What's the difference between an AI agent and ChatGPT?
ChatGPT talks. An AI agent acts. The difference matters if you're trying to get real work done.
A year or two ago, most people's mental model of AI was: you type a question, the AI types an answer. That's what ChatGPT, Claude, and Gemini do out of the box. They're very good at it.
But there's a gap between "I got a good answer" and "my work got done." The answer still has to be copied, pasted, adapted, and acted on — by you.
What an AI agent adds
An AI agent is the same underlying model with one key difference: it's connected to tools. Tools let the model actually do things in the real world — put an event on a calendar, update a spreadsheet, write to a Notion page, create a Linear issue.

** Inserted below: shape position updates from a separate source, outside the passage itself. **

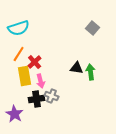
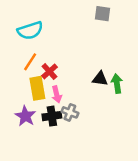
gray square: (93, 28) -> (102, 14), moved, turned -32
purple star: (15, 114) -> (25, 116), moved

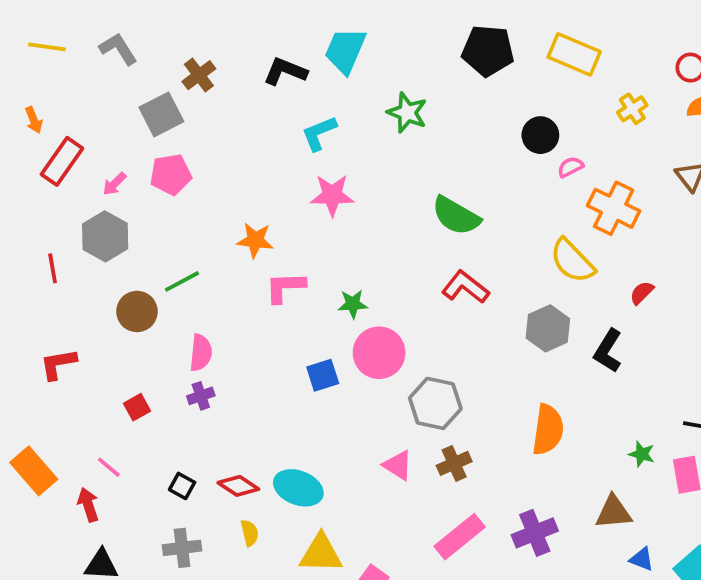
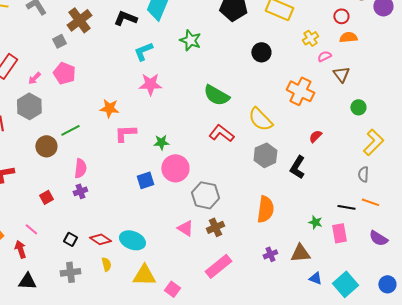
brown cross: (199, 75) -> (79, 20), size x1.4
gray square: (161, 114) -> (59, 41), size x0.6
pink semicircle: (570, 167) -> (324, 56), moved
pink pentagon: (171, 174) -> (64, 73), turned 30
yellow semicircle: (572, 261) -> (260, 119), moved
purple cross: (535, 533) -> (270, 254), moved, size x0.6

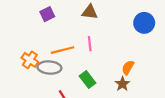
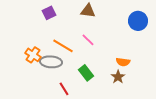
pink line: (90, 44) -> (88, 40), turned -40
orange line: (62, 50) -> (63, 46), turned 45
orange semicircle: (128, 68) -> (123, 62), turned -112

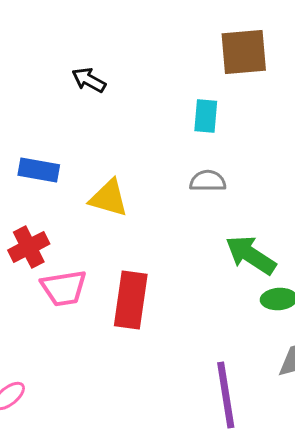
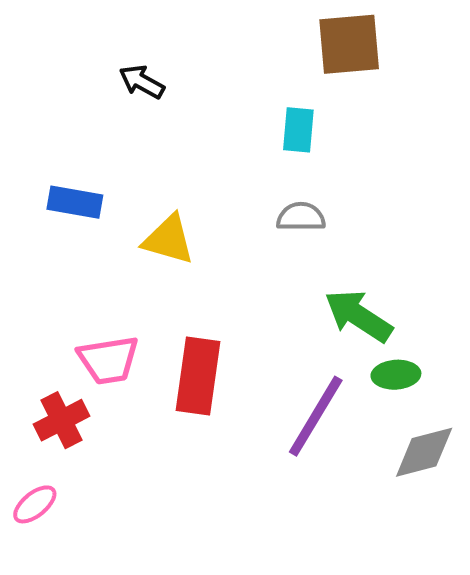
red cross: (29, 247) -> (62, 420), moved
purple line: (226, 395) -> (316, 416), moved, turned 40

Concretely: if you ask ChatGPT to "schedule a meeting with Sarah next Tuesday," it will write a lovely draft of a message proposing a meeting. You still have to open Calendar, create the event, invite Sarah, wait for her to accept, and remember to prep.

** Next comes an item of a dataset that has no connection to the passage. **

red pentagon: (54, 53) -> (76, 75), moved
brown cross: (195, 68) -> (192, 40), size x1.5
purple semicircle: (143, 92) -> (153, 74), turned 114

If you ask an AI agent to do the same thing, the agent checks Sarah's calendar, finds a slot you're both free, creates the event with her invited, and drops a prep page into your Notion in the process. The output is the completed task, not a text blob you have to re-work.
Three practical differences
1. Agents touch your real accounts. After you connect Calendar, Notion, Linear, or Asana, the agent can read and write there on your behalf (with your approval on anything that changes data). ChatGPT doesn't connect to your personal accounts by default.
2. Agents plan multi-step actions. "Book a 30-minute slot with Sarah next week, put it on both our calendars, and create a prep page in Notion" is three or four tool calls the agent plans and executes in order. Chatbots don't plan; they answer.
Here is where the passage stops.